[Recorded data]
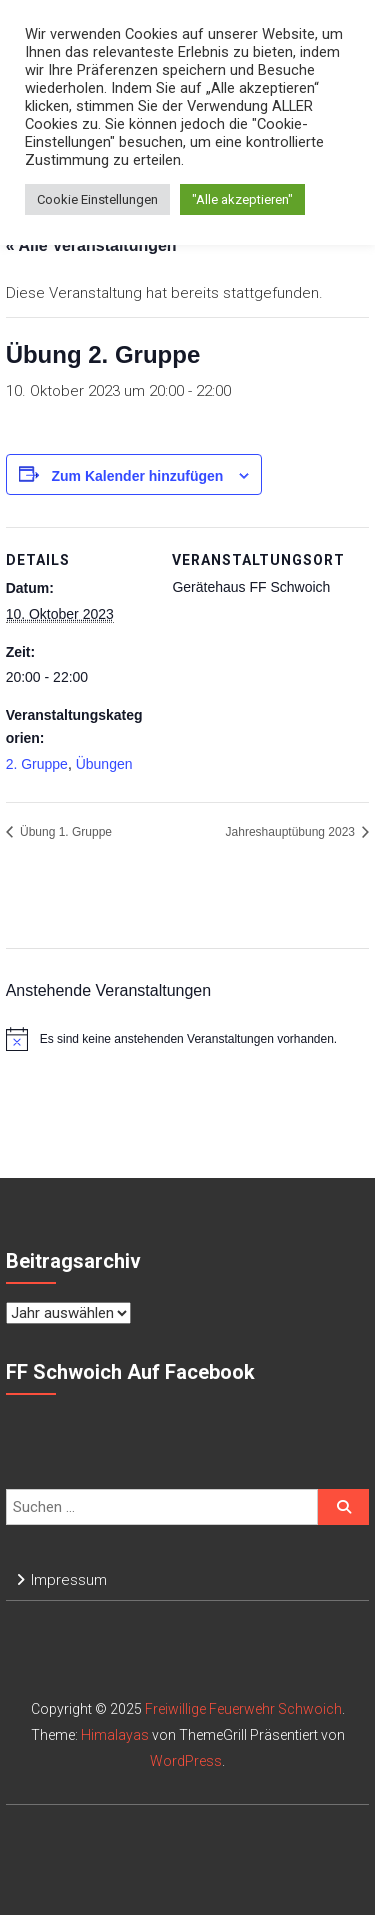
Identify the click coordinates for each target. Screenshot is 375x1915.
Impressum (69, 1580)
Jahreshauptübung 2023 (292, 832)
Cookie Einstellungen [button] (97, 199)
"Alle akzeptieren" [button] (242, 199)
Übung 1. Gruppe (64, 832)
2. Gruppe (37, 764)
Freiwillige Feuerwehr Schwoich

# Work to be completed
Return exactly what appears in the records from the line with "Übung 1. Gruppe (64, 832)" through the final line, and nothing else.

# Solution below
Übung 1. Gruppe (64, 832)
2. Gruppe (37, 764)
Freiwillige Feuerwehr Schwoich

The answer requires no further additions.